> _PROBLEM TO SOLVE_
Every line from the start of the entries up to and including the one bearing "No promise of" must be printed verbatim, without the pictures.

Dataset records
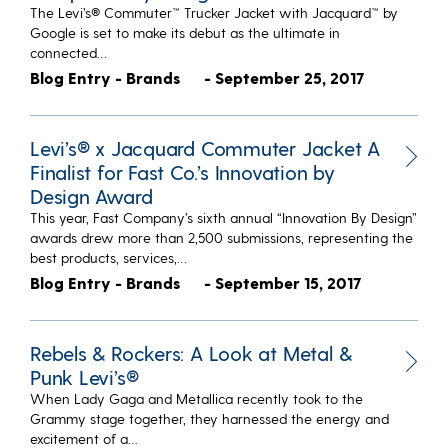
The Levi’s® Commuter™ Trucker Jacket with Jacquard™ by
Google is set to make its debut as the ultimate in
connected…
Blog Entry - Brands
- September 25, 2017
Levi’s® x Jacquard Commuter Jacket A
Finalist for Fast Co.’s Innovation by
Design Award
This year, Fast Company’s sixth annual “Innovation By Design”
awards drew more than 2,500 submissions, representing the
best products, services,…
Blog Entry - Brands
- September 15, 2017
Rebels & Rockers: A Look at Metal &
Punk Levi’s®
When Lady Gaga and Metallica recently took to the
Grammy stage together, they harnessed the energy and
excitement of a…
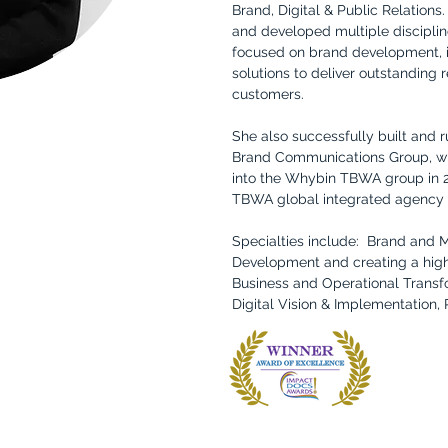
Brand, Digital & Public Relations
and developed multiple discipli
focused on brand development, i
solutions to deliver outstanding 
customers.
She also successfully built and 
Brand Communications Group, wh
into the Whybin TBWA group in
TBWA global integrated agency
Specialties include: Brand and 
Development and creating a high
Business and Operational Trans
Digital Vision & Implementation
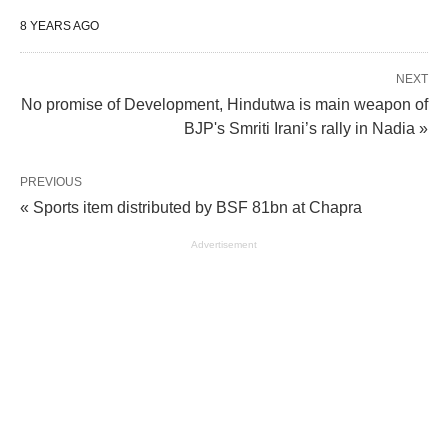
8 YEARS AGO
NEXT
No promise of Development, Hindutwa is main weapon of
BJP's Smriti Irani’s rally in Nadia »
PREVIOUS
« Sports item distributed by BSF 81bn at Chapra
Advertisement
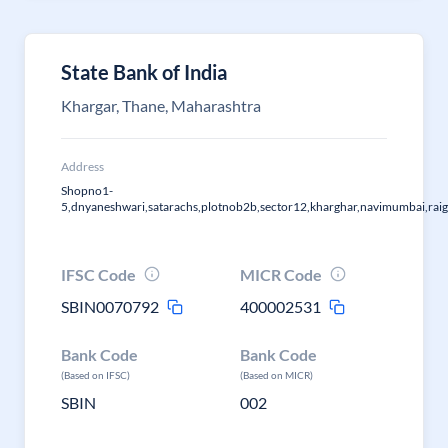
State Bank of India
Khargar, Thane, Maharashtra
Address
Shopno1-
5,dnyaneshwari,satarachs,plotnob2b,sector12,kharghar,navimumbai,raig
IFSC Code
MICR Code
SBIN0070792
400002531
Bank Code
Bank Code
(Based on IFSC)
(Based on MICR)
SBIN
002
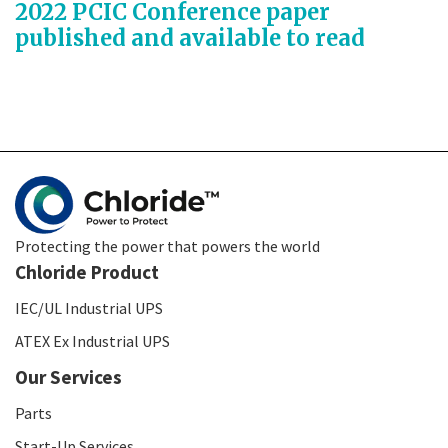
2022 PCIC Conference paper
published and available to read
Protecting the power that powers the world
Chloride Product
IEC/UL Industrial UPS
ATEX Ex Industrial UPS
Our Services
Parts
Start-Up Services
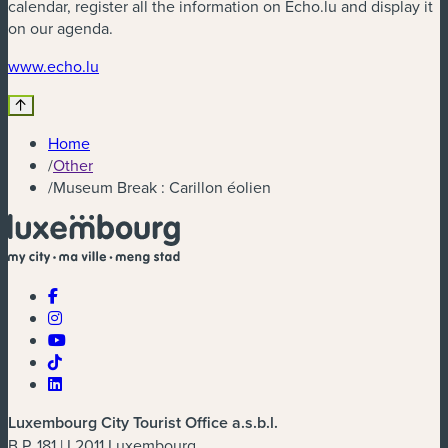
calendar, register all the information on Echo.lu and display it
on our agenda.
(new window)
www.echo.lu
Home
/
Other
/
Museum Break : Carillon éolien
Luxembourg City Tourist Office a.s.b.l.
B.P. 181 | L2011 Luxembourg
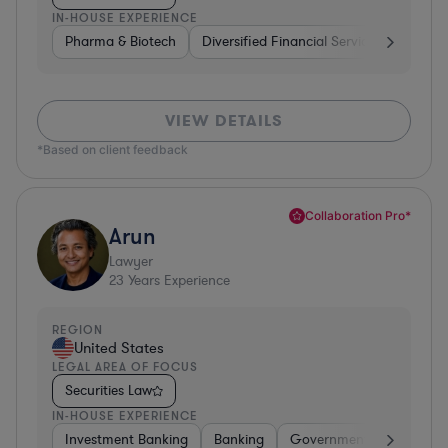
IN-HOUSE EXPERIENCE
Pharma & Biotech
Diversified Financial Services
Ventur
VIEW DETAILS
*Based on client feedback
Collaboration Pro*
Arun
Lawyer
23
Years Experience
REGION
United States
LEGAL AREA OF FOCUS
Securities Law
IN-HOUSE EXPERIENCE
Investment Banking
Banking
Government
Insuran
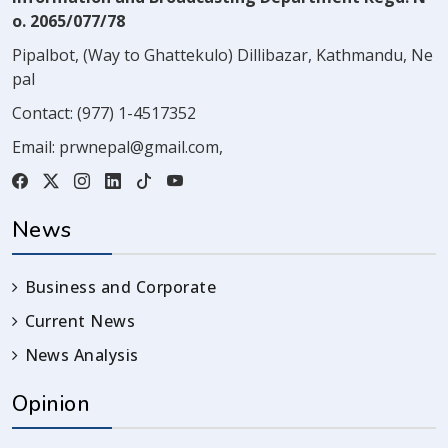
o. 2065/077/78
Pipalbot, (Way to Ghattekulo) Dillibazar, Kathmandu, Ne
pal
Contact:
(977) 1-4517352
Email:
prwnepal@gmail.com
,
News
Business and Corporate
Current News
News Analysis
Opinion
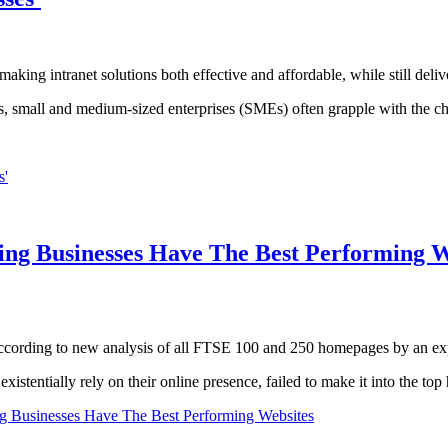
ng intranet solutions both effective and affordable, while still delive
cess, small and medium-sized enterprises (SMEs) often grapple with th
s'
ing Businesses Have The Best Performing W
ccording to new analysis of all FTSE 100 and 250 homepages by an ex
xistentially rely on their online presence, failed to make it into the top 
g Businesses Have The Best Performing Websites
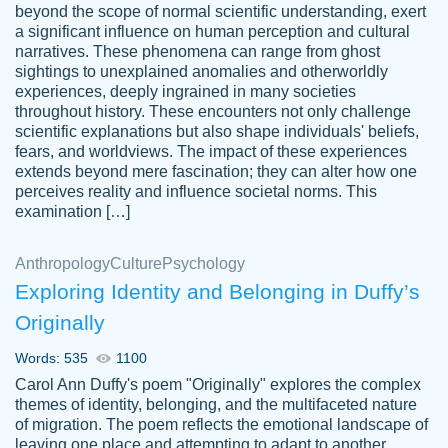
beyond the scope of normal scientific understanding, exert
3 months ago
a significant influence on human perception and cultural
narratives. These phenomena can range from ghost
sightings to unexplained anomalies and otherworldly
experiences, deeply ingrained in many societies
throughout history. These encounters not only challenge
scientific explanations but also shape individuals' beliefs,
fears, and worldviews. The impact of these experiences
extends beyond mere fascination; they can alter how one
Essay was completed quickly, well before
perceives reality and influence societal norms. This
customer-
requested deadline, and covered all of the
4597128
examination […]
topics thoroughly. thanks!
Jan 26, 2022
Anthropology
Culture
Psychology
Exploring Identity and Belonging in Duffy’s
Originally
Words: 535
1100
Carol Ann Duffy's poem "Originally" explores the complex
themes of identity, belonging, and the multifaceted nature
of migration. The poem reflects the emotional landscape of
leaving one place and attempting to adapt to another,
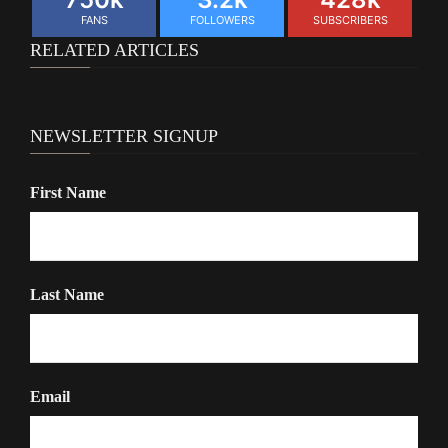
FANS
FOLLOWERS
SUBSCRIBERS
RELATED ARTICLES
NEWSLETTER SIGNUP
First Name
Last Name
Email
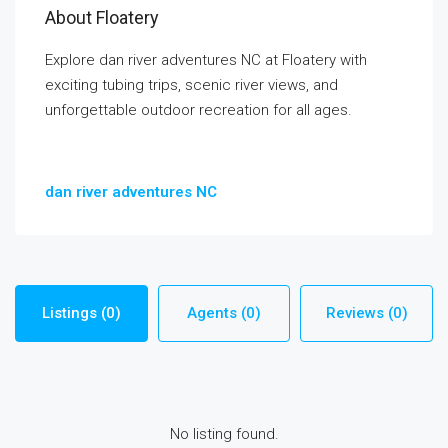
About Floatery
Explore dan river adventures NC at Floatery with
exciting tubing trips, scenic river views, and
unforgettable outdoor recreation for all ages.
dan river adventures NC
Listings (0)
Agents (0)
Reviews (0)
No listing found.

> _EXERCISE RESPONSE_
The Levi’s® Commuter™ Trucker Jacket with Jacquard™ by
Google is set to make its debut as the ultimate in
connected…
Blog Entry - Brands
- September 25, 2017
Levi’s® x Jacquard Commuter Jacket A
Finalist for Fast Co.’s Innovation by
Design Award
This year, Fast Company’s sixth annual “Innovation By Design”
awards drew more than 2,500 submissions, representing the
best products, services,…
Blog Entry - Brands
- September 15, 2017
Rebels & Rockers: A Look at Metal &
Punk Levi’s®
When Lady Gaga and Metallica recently took to the
Grammy stage together, they harnessed the energy and
excitement of a…
Brand, Digital & Public Relations
and developed multiple discipli
focused on brand development, i
solutions to deliver outstanding 
customers.
She also successfully built and 
Brand Communications Group, wh
into the Whybin TBWA group in
TBWA global integrated agency
Specialties include: Brand and 
Development and creating a high
Business and Operational Trans
Digital Vision & Implementation
8 YEARS AGO
NEXT
No promise of Development, Hindutwa is main weapon of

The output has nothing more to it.